# Ladies who wear bibs?



## jorgy

So I see all the menfolk seem to much prefer bibs. I've never tried them--kinda wonder about what to do if I have to pee. Also, I have boobs and wonder if the straps in front would be annoying. Plus, they tend to be quite pricey.

Was considering this pair, as they have quite a few positive reviews:
Giordana FR Carbon Bib Short women's compression bibs

What says the wimmins? Are bibs worth the money? What about the Voler bibs? Do I go for a whole Lounge kit or just the jersey?


----------



## allison

I love bibs, especially road riding. Typically when I have to pee we're stopped for food/fuel refill anyway, so it doesn't take too much extra time.

I find them to be super comfy. I typically ride/race in men's squadra bibs, but would much prefer women's (just not available to me right now), but I have had great luck wearing the Specialized women's bibs too. Just got a pair of the RBX bibs a month or two ago. Very comfy and not constricting at all. 

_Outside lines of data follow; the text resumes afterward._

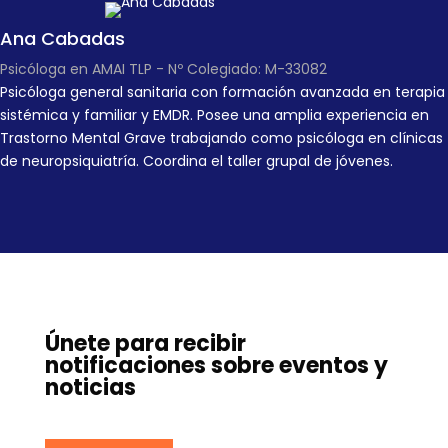
Ana Cabadas
Psicóloga en AMAI TLP - Nº Colegiado: M-33082
Psicóloga general sanitaria con formación avanzada en terapia
sistémica y familiar y EMDR. Posee una amplia experiencia en
Trastorno Mental Grave trabajando como psicóloga en clínicas
de neuropsiquiatría. Coordina el taller grupal de jóvenes.
Únete para recibir
notificaciones sobre eventos y
noticias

I've never had issues with the straps. 

Why do I like them? They just seem to hold everything real well!

The only reason that shorts might be more appropriate would be for racing: I had a friend on a composite team with some of the fast pro 1/2 ladies, and at a nature break she was the only one in bibs. Took her a bit longer


----------



## Becky

I love bibs. There's no pressure around my waist, but there's nice even compression. If I'm doing a long ride, I'm wearing my bibs. As for boobs- I has them and there aren't any issues there. 

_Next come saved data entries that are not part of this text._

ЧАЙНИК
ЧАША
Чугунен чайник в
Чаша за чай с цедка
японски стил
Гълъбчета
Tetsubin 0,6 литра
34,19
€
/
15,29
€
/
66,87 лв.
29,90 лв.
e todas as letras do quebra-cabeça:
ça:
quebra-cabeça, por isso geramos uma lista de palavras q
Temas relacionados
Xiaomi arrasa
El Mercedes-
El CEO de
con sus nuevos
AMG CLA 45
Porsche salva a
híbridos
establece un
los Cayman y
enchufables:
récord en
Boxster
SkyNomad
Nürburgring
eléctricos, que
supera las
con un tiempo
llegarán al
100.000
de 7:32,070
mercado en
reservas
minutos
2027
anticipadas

I wear full-zip jerseys with mine, just to make nature breaks easier when my pockets are full of stuff.


----------



## macscac

Can men with moobs participate in this thread?
Lol


----------



## jorgy

Thanks ladies! You've convinced me to give them a try. Course I have to get the matching full-zip jersey.


----------



## jorgy

macscac said:


> Can men with moobs participate in this thread?
> Lol


Only if you DON'T post pics!


----------



## il sogno

I wear em. I love em. I have found that the Voler bibs that come with the Lounge kits are very comfortable.


----------



## robdamanii

I know it's women's+ but my wife wears 'em and loves 'em.


----------



## jorgy

il sogno said:


> I wear em. I love em. I have found that the Voler bibs that come with the Lounge kits are very comfortable.


Thanks, sogno. Think I'll go for a full The Lounge kit.


----------



## il sogno

jorgy said:


> Thanks, sogno. Think I'll go for a full The Lounge kit.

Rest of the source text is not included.